Yesterday, it was David Brooks casting the country in the cloud of moral vacuity, unable to recognize evil, embracing the selfish returns of the individual, and hiding behind our interests to the demise of the nation. Pretty heavy charges.

Today it is Walter Russell Mead, decrying the moral failures of the Baby Boomers, casting his moral judgment upon the whole of an American generation. Says Mead:

 Too many of us clung for to that shiny image of youth and potential too long, and blighted our promise because we were hypnotized by it. This is of course narcissism, our greatest and most characteristic failing as a generation, and like Narcissus our generation missed greatness because of our fascination with our glittering selves. What begins in arrogance often ends in shame; there are some ominous signs that the Boomers are headed down that path. Sooner or later, the kids were going to note what a mess we have made of so many things, and now, it seems, the backlash has begun.  

Mead goes on to list the failings of the boomers, and suffice it to say, the list is long, and the charges leveled at our parents are pretty dire.

Apparently, the nostalgia of recent American history is waning, and there is not too much hope for the American future these days, as we forthrightly criticize the whole population as a bunch of narcissistic, self-serving, evil-embracing failures. What is going on?

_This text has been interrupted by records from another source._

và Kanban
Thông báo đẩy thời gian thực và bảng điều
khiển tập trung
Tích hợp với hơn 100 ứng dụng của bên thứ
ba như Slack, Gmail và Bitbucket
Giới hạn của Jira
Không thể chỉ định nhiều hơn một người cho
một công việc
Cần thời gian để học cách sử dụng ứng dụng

Maybe I’m wrong to find these kinds of laments frustrating. Perhaps we are a nation that has fallen away from goodness and into the territory of amorality and self-interest. Perhaps my failure to recognize that aspect of American Culture results from my participation in that amorality. But, for the love of Christ, I sure hope not. I sure hope Brooks and Mead are wrong, wrong, wrong. Of course there are moral failings, and of course the baby boomers have screwed things up. But the boomers did good things for this country, too, and sorry David Brooks, but I tend to think that every day in the United States, most people choose to do the things that are upright, positive and good. We are not a country that has turned our back on caring for each other, recognizing each other, and longing for peace. Not as a whole, not even as a majority. Maybe TRC is just optimistic. Maybe the people who are attracted to power, attracted to making the rules, are the ones who have such grave moral failings, or maybe not. But it does not compute, at TRC, to find such deficiencies in our whole nation.

Or maybe a generation is reaching its twilight, and looking back on their own failures. If that’s the case, I hope all this sorrow works itself out soon, so the rest of us don’t have to spend the next 5 years reading about how a cloud of failure and despair has ruined everything. That certainly won’t help anything get better.